Musician Amanda Palmer (Joi/Wikimedia Commons)

Musician Amanda Palmer (Joi/Wikimedia Commons)

Jeff Jarvis writes that the value of media should be based increasingly on relationships, rather than solely on the content produced.

He cites Google ad exec Susan Wojcicki and musician/artist Amanda Palmer. Palmer had a famously successful Kickstarter campaign for an album she chose to do without major label support. She championed the notion of relationship-building as business model recently in a TED talk:

“By asking people [to pay for your work], you connect with them, and by connecting with them, they want to help you. ‘When we really see each other, we want to help each other. People have been obsessed with the wrong question, which is, How do we make people pay for music? What if we started asking, How de we let people pay for music?’”

Wojcicki applied similar logic to advertising in a post on Google+, writing “In years to come, most ad views will effectively become voluntary.”

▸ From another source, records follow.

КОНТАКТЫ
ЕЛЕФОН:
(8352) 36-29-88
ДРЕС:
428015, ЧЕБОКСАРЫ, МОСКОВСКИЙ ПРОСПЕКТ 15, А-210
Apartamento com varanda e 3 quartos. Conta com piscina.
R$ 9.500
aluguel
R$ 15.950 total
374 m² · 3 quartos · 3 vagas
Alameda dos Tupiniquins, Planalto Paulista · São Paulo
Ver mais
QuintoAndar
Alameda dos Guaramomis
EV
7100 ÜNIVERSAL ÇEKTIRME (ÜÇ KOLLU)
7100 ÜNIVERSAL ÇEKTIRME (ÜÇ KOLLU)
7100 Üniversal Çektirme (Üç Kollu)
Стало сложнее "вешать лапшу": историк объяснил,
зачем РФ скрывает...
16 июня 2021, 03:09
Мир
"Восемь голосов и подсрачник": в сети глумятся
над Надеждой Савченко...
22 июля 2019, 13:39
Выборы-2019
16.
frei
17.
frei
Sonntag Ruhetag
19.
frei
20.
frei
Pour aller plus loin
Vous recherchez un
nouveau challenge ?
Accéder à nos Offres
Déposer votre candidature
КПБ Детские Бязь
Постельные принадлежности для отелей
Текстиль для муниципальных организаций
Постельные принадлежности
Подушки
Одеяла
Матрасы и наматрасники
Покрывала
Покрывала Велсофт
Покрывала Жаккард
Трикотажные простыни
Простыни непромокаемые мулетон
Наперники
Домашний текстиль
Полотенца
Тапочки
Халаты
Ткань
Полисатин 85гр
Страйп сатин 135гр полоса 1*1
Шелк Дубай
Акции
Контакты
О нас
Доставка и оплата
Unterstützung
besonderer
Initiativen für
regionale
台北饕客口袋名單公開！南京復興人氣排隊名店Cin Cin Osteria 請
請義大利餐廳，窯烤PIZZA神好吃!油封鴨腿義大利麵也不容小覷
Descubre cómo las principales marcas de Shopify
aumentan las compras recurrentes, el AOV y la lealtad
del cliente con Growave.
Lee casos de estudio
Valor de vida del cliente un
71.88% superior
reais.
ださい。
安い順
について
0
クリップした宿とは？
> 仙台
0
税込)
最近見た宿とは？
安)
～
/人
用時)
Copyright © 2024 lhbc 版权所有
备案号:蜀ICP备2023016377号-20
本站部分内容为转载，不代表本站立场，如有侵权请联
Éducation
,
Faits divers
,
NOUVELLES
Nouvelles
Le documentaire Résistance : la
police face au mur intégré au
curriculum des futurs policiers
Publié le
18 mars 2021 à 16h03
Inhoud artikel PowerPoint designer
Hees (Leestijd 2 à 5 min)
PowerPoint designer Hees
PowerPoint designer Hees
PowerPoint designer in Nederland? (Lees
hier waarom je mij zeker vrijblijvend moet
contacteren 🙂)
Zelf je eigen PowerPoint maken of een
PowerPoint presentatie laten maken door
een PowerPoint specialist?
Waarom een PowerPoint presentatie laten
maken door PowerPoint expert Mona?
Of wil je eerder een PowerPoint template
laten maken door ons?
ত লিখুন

If media (as content and as advertising) are voluntary, Jarvis suggests, then the “argument about paywalls — and copyright and the value of content — is the wrong argument. Instead, he writes, “The discussion we should be having is how better to build valuable relationships of trust with people as people, not masses, and then how to exploit that value to support the work they want us to do.”

About Michael Juliani

Michael Juliani is a senior studying Print and Digital Journalism at USC's Annenberg School for Communication and Journalism. He's a senior news editor and executive producer for Neon Tommy and an associate editor and contributor for the Online Journalism Review. His writing has appeared in the Los Angeles Times and the Huffington Post, among other places.

Comments

  1. Phil says:

    There is no doubt that croudsourcing and other means of bypassing the gatekeepers are very important innovations for people in media from music to journalism, especially for people just starting off and trying to build an audience and prove themselves. But we still have a long way to go before we figure out the business models that will replace the old, 20th century models. When Jarvis offered musician Amanda as an example of where he things media should be going, I immediately thought of another musician: Jack White. White is the founder of his own record label, Third Man Records, but he chose to release his latest album Blunderbuss through Columbia Records and he explains why in an interview with NPR:

    “Some of my friends say, ‘Why didn’t you just put it out on Third Man? You have your own record label, just do it.’ And I think the thing is about Third Man is that, yeah, we can put this thing out on iTunes and we can put things out on vinyl. We got those things fine. We can produce tons of them like that, but if you want to put out a million CDs and sell them and get them played on the radio, and even videos, or whatever, if that still exists, that kind of muscle can only come from a label like Columbia. And I really didn’t want to do this album a disservice. I ain’t got nothing to prove about being indie or anything like that.”

    There’s a lot to think about here. Through his own entrepreneurial drive White has created his own label, but still he found value in going with an old, established company. A real journalist would recognize that there is a story in this.